▸ **Work to be completed**: Please reproduce, exactly and with nothing added, the line containing "Также мы расскажем, как многие из" and every line after it to the end of the records.
(Source data begins)
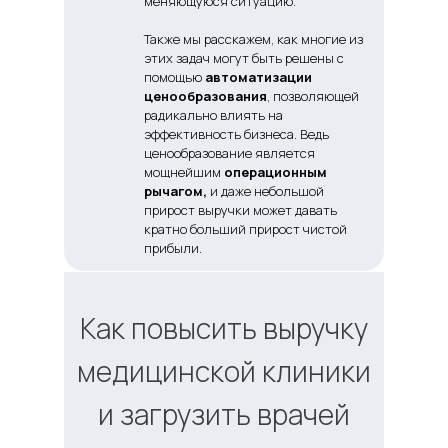
меняющуюся ситуацию.
Также мы расскажем, как многие из
этих задач могут быть решены с
помощью
автоматизации
ценообразования
, позволяющей
радикально влиять на
эффективность бизнеса. Ведь
ценообразование является
мощнейшим
операционным
рычагом,
и даже небольшой
прирост выручки может давать
кратно больший прирост чистой
прибыли.
Как повысить выручку
медицинской клиники
и загрузить врачей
(Source data ends)
▸ **Exercise response**:
Также мы расскажем, как многие из
этих задач могут быть решены с
помощью
автоматизации
ценообразования
, позволяющей
радикально влиять на
эффективность бизнеса. Ведь
ценообразование является
мощнейшим
операционным
рычагом,
и даже небольшой
прирост выручки может давать
кратно больший прирост чистой
прибыли.
Как повысить выручку
медицинской клиники
и загрузить врачей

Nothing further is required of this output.